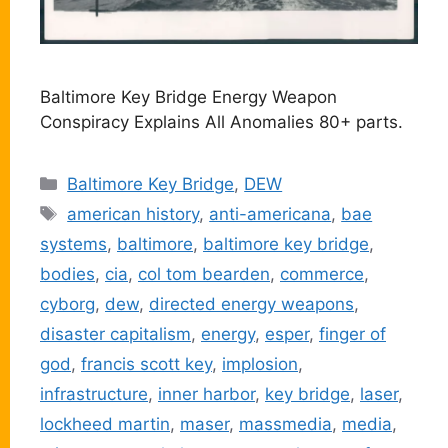
Baltimore Key Bridge Energy Weapon
Conspiracy Explains All Anomalies 80+ parts.
Categories
Baltimore Key Bridge
,
DEW
Tags
american history
,
anti-americana
,
bae
systems
,
baltimore
,
baltimore key bridge
,
bodies
,
cia
,
col tom bearden
,
commerce
,
cyborg
,
dew
,
directed energy weapons
,
disaster capitalism
,
energy
,
esper
,
finger of
god
,
francis scott key
,
implosion
,
infrastructure
,
inner harbor
,
key bridge
,
laser
,
lockheed martin
,
maser
,
massmedia
,
media
,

• Instructions for the task
Each line of the listing above must be given again exactly; the pictures are to be left out.

• Task result
Baltimore Key Bridge Energy Weapon
Conspiracy Explains All Anomalies 80+ parts.
Categories
Baltimore Key Bridge
,
DEW
Tags
american history
,
anti-americana
,
bae
systems
,
baltimore
,
baltimore key bridge
,
bodies
,
cia
,
col tom bearden
,
commerce
,
cyborg
,
dew
,
directed energy weapons
,
disaster capitalism
,
energy
,
esper
,
finger of
god
,
francis scott key
,
implosion
,
infrastructure
,
inner harbor
,
key bridge
,
laser
,
lockheed martin
,
maser
,
massmedia
,
media
,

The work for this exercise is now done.